Survive Style 5+ is one crazy movie. Containing some of the strangest ideas ever put on film, it really offers quite a wild ride. How much you enjoy the ride though will depend on whether you can accept the many bizarre plots, wacky characters and at times a lack of logic. Yes, it is very weird, but if you are prepared to put to sleep those parts of your brains responsible for logical thinking, you will be in for one unforgettable movie-viewing experience.

The film consists of five short stories. A man is burying his wife, but wait, she is alive! A television commercial creator thinks up some wicked ideas for her commercials; a family get the chance to see a hypnosis show; while two small-time crooks develop a close bond. In the mean time, on the way to Japan to offer his service is a British hitman (played by Vinnie Jones), and his first target is going to be…

Director Gen Sekiguchi really pushes boundaries and challenges conventions in this film. He shows remarkable talent in imaginative visual story telling. While the film may be flawed, it is obviously the work of a very clever filmmaker. It’s both interesting and sad that Sekiguchi has not directed anything since Survive Style 5+, which was released back in 2004.

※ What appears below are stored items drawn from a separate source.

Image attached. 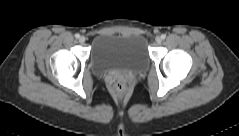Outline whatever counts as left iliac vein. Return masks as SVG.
I'll list each match as a JSON object with an SVG mask.
<instances>
[{
	"mask_svg": "<svg viewBox=\"0 0 239 136\" xmlns=\"http://www.w3.org/2000/svg\"><path fill=\"white\" fill-rule=\"evenodd\" d=\"M155 42H156L157 45L161 44V42H162L161 37L157 36V37L155 38Z\"/></svg>",
	"mask_w": 239,
	"mask_h": 136,
	"instance_id": "left-iliac-vein-1",
	"label": "left iliac vein"
}]
</instances>
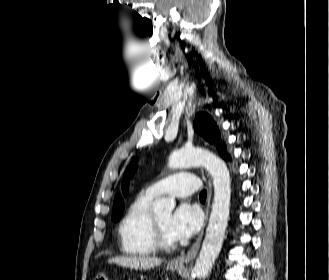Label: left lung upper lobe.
<instances>
[{"label": "left lung upper lobe", "instance_id": "obj_1", "mask_svg": "<svg viewBox=\"0 0 329 280\" xmlns=\"http://www.w3.org/2000/svg\"><path fill=\"white\" fill-rule=\"evenodd\" d=\"M194 128L196 132L202 135L204 138H206L207 141L217 145V149L223 158L225 159L229 158L226 152V146L224 143L221 142L217 125L215 124V122L213 121L212 117L209 114L205 112H199L194 120ZM137 164H138V159L135 158L127 167L124 173L123 181H122V192L125 196L128 193L129 180L133 177V175L137 170ZM123 210H124V201L122 195L120 193H117L115 195L114 204H113V214H112L113 221L116 222L120 220Z\"/></svg>", "mask_w": 329, "mask_h": 280}]
</instances>
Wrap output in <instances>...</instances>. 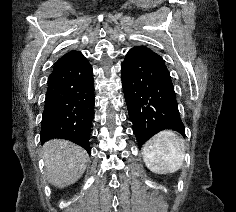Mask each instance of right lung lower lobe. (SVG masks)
I'll return each mask as SVG.
<instances>
[{"instance_id": "obj_1", "label": "right lung lower lobe", "mask_w": 236, "mask_h": 212, "mask_svg": "<svg viewBox=\"0 0 236 212\" xmlns=\"http://www.w3.org/2000/svg\"><path fill=\"white\" fill-rule=\"evenodd\" d=\"M93 70L79 51L59 58L47 82L41 122L42 143L52 138L70 140L90 153L94 117Z\"/></svg>"}]
</instances>
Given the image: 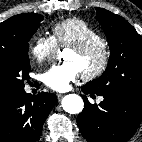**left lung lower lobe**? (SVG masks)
Returning <instances> with one entry per match:
<instances>
[{
	"mask_svg": "<svg viewBox=\"0 0 142 142\" xmlns=\"http://www.w3.org/2000/svg\"><path fill=\"white\" fill-rule=\"evenodd\" d=\"M84 94L93 95L85 85ZM96 94V93H94ZM102 95L104 100L91 104L86 96L78 126L88 142H127L136 132L142 119V99L128 95Z\"/></svg>",
	"mask_w": 142,
	"mask_h": 142,
	"instance_id": "left-lung-lower-lobe-1",
	"label": "left lung lower lobe"
}]
</instances>
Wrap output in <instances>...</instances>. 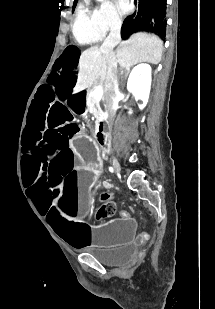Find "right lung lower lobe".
<instances>
[{"label":"right lung lower lobe","instance_id":"right-lung-lower-lobe-1","mask_svg":"<svg viewBox=\"0 0 215 309\" xmlns=\"http://www.w3.org/2000/svg\"><path fill=\"white\" fill-rule=\"evenodd\" d=\"M138 10L128 16L121 28L123 39L137 31L153 32L162 38L166 34V0H134Z\"/></svg>","mask_w":215,"mask_h":309}]
</instances>
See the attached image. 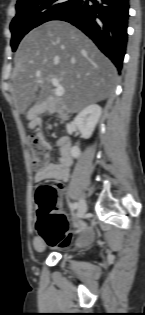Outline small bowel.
Masks as SVG:
<instances>
[{"instance_id": "obj_1", "label": "small bowel", "mask_w": 145, "mask_h": 315, "mask_svg": "<svg viewBox=\"0 0 145 315\" xmlns=\"http://www.w3.org/2000/svg\"><path fill=\"white\" fill-rule=\"evenodd\" d=\"M40 125L39 119H34L32 121L33 127H38ZM48 148H51L50 144L45 142ZM57 146L59 148L60 157L57 162H50L44 168L40 170H35L33 175L34 183H41L47 180L55 181H66L69 178L70 166L72 163L70 142L66 138H61L57 141ZM61 202L58 205V210L60 209ZM45 241L40 235H37L33 239V247L37 251H42L45 248Z\"/></svg>"}]
</instances>
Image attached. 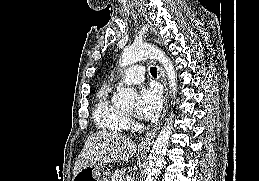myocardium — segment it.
Listing matches in <instances>:
<instances>
[{"instance_id": "obj_1", "label": "myocardium", "mask_w": 259, "mask_h": 181, "mask_svg": "<svg viewBox=\"0 0 259 181\" xmlns=\"http://www.w3.org/2000/svg\"><path fill=\"white\" fill-rule=\"evenodd\" d=\"M127 116H130L131 114L130 113H126Z\"/></svg>"}]
</instances>
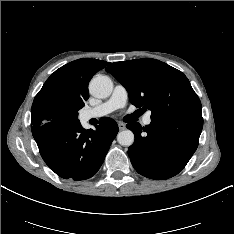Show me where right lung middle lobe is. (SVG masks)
Returning <instances> with one entry per match:
<instances>
[{"label": "right lung middle lobe", "mask_w": 234, "mask_h": 234, "mask_svg": "<svg viewBox=\"0 0 234 234\" xmlns=\"http://www.w3.org/2000/svg\"><path fill=\"white\" fill-rule=\"evenodd\" d=\"M83 106L76 108L72 112H66L62 115L61 119L63 121H79L78 120V110L82 108Z\"/></svg>", "instance_id": "right-lung-middle-lobe-1"}]
</instances>
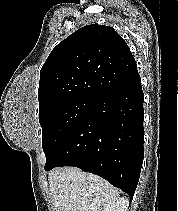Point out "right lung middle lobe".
<instances>
[{"label": "right lung middle lobe", "mask_w": 178, "mask_h": 211, "mask_svg": "<svg viewBox=\"0 0 178 211\" xmlns=\"http://www.w3.org/2000/svg\"><path fill=\"white\" fill-rule=\"evenodd\" d=\"M96 100L74 98L52 104L39 111L42 147L46 158L86 117Z\"/></svg>", "instance_id": "obj_1"}]
</instances>
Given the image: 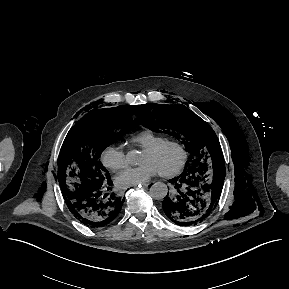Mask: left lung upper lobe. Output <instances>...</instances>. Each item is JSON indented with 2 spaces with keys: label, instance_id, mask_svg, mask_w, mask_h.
Returning <instances> with one entry per match:
<instances>
[{
  "label": "left lung upper lobe",
  "instance_id": "1",
  "mask_svg": "<svg viewBox=\"0 0 289 289\" xmlns=\"http://www.w3.org/2000/svg\"><path fill=\"white\" fill-rule=\"evenodd\" d=\"M139 124L152 131L170 134L187 147L190 162L186 171L202 168L210 172L224 165L222 150L213 129L184 105L148 103L139 106Z\"/></svg>",
  "mask_w": 289,
  "mask_h": 289
}]
</instances>
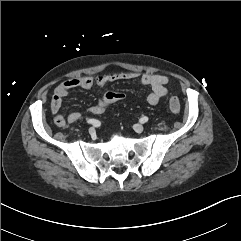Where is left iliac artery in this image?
Segmentation results:
<instances>
[{
	"label": "left iliac artery",
	"instance_id": "1",
	"mask_svg": "<svg viewBox=\"0 0 241 241\" xmlns=\"http://www.w3.org/2000/svg\"><path fill=\"white\" fill-rule=\"evenodd\" d=\"M141 122H142V123L148 122V117H147V116L142 117V118H141Z\"/></svg>",
	"mask_w": 241,
	"mask_h": 241
}]
</instances>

The film has a very strong ensemble cast, and I can just imagine them all having a great deal of fun shooting the movie and doing the unusual things that the director asked them to do. The lead actor is Tadanobu Asano (Ichi the Killer, Zatoichi, Mongol, Villon’s Wife), whose story of a man desperately trying to get rid of his wife is given a lot of screen time and obviously a large proportion of the budget. Particularly impressive is the design of the house where most of this story takes place, which uses a huge variety of different colours, something much more commonly seen in animated features. My favourite performance, however, belongs to Ittoku Kishibe. What happens to his character in the film is quite unbelievable, but his funny yet sensitive performance really gives the hypnosis storyline a lot of credibility.

The first half of the movie is simply amazing. The different characters of the five stories get introduced and each story is entertaining enough on its own. The real fun begins, however, when the five segments begin to intertwine and the key characters start meeting each other. There are flashes of genius throughout the film, but these are much more concentrated in the first half of the picture. The wild ideas do eventually become repetitive and a bit tiresome towards the end of the film.

Because of its flaws, Survive Style 5+ does not quite become the insane masterpiece that it could have been, but it is nevertheless a really fun film to watch. The director and cast deserve a lot of praise for creating such a uniquely strange, funny and entertaining movie. I’ll finish up now to give myself more time to think about the hitman’s question: ‘What’s your function in life?’

7 commercials thought up by Yoko out of 10.